Requirement:
Extract the lines beginning at the one that holds "Invite Available)" and ending at the final line of the material below, keeping them exact and leaving out all pictures.
#### Exercise data ####
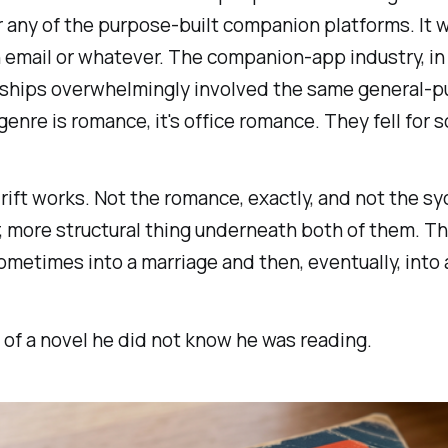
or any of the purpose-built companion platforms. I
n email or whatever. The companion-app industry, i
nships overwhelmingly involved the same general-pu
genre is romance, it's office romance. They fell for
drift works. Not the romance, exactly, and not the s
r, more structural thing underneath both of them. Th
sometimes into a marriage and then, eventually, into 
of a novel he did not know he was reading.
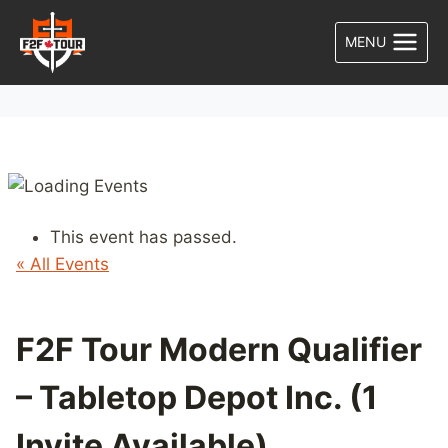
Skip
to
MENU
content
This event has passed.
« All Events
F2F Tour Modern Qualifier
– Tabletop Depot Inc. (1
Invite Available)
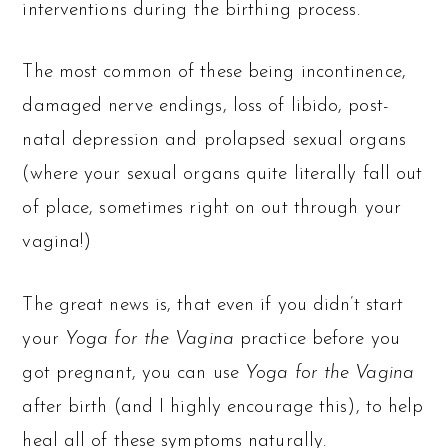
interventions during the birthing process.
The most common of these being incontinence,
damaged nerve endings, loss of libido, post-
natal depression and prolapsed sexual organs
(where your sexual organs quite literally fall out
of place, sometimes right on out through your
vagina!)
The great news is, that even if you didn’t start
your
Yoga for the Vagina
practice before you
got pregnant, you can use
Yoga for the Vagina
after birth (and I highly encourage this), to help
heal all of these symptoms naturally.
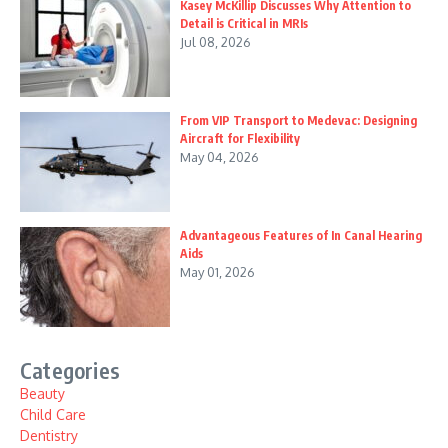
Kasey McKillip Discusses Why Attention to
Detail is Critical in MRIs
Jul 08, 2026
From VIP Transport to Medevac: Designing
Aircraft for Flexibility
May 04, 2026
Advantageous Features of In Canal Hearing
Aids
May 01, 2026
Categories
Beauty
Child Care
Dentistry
####
Task response:
Invite Available)
interventions during the birthing process.
The most common of these being incontinence,
damaged nerve endings, loss of libido, post-
natal depression and prolapsed sexual organs
(where your sexual organs quite literally fall out
of place, sometimes right on out through your
vagina!)
The great news is, that even if you didn’t start
your
Yoga for the Vagina
practice before you
got pregnant, you can use
Yoga for the Vagina
after birth (and I highly encourage this), to help
heal all of these symptoms naturally.
Kasey McKillip Discusses Why Attention to
Detail is Critical in MRIs
Jul 08, 2026
From VIP Transport to Medevac: Designing
Aircraft for Flexibility
May 04, 2026
Advantageous Features of In Canal Hearing
Aids
May 01, 2026
Categories
Beauty
Child Care
Dentistry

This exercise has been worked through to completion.